- EXERCISE PROMPT:
Begin with the line holding "Segment: liver. Return" and end with the last line of the records below. Set down exactly those lines and leave out every picture.

Stored data entries

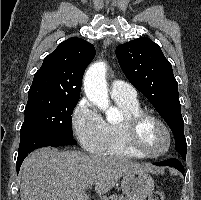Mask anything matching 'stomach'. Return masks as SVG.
I'll use <instances>...</instances> for the list:
<instances>
[{
	"label": "stomach",
	"instance_id": "0dacf381",
	"mask_svg": "<svg viewBox=\"0 0 201 200\" xmlns=\"http://www.w3.org/2000/svg\"><path fill=\"white\" fill-rule=\"evenodd\" d=\"M121 188L129 200H145L154 190V180L147 172L124 175Z\"/></svg>",
	"mask_w": 201,
	"mask_h": 200
}]
</instances>
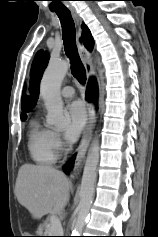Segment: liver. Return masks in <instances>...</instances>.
<instances>
[{
  "mask_svg": "<svg viewBox=\"0 0 158 237\" xmlns=\"http://www.w3.org/2000/svg\"><path fill=\"white\" fill-rule=\"evenodd\" d=\"M71 182L65 174L53 167L23 164L15 185L18 202L28 209L32 217L63 211L69 200Z\"/></svg>",
  "mask_w": 158,
  "mask_h": 237,
  "instance_id": "6515ba94",
  "label": "liver"
}]
</instances>
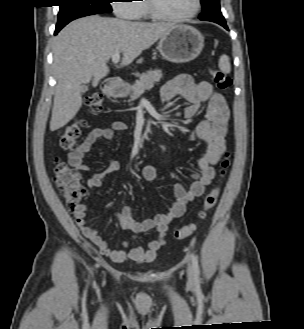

- FINAL ANSWER:
Segment: liver. Return masks in <instances>...</instances>.
<instances>
[{
  "mask_svg": "<svg viewBox=\"0 0 158 237\" xmlns=\"http://www.w3.org/2000/svg\"><path fill=\"white\" fill-rule=\"evenodd\" d=\"M71 182L65 174L53 167L23 164L15 185L18 202L28 209L32 217L63 211L69 200Z\"/></svg>",
  "mask_w": 158,
  "mask_h": 237,
  "instance_id": "6515ba94",
  "label": "liver"
}]
</instances>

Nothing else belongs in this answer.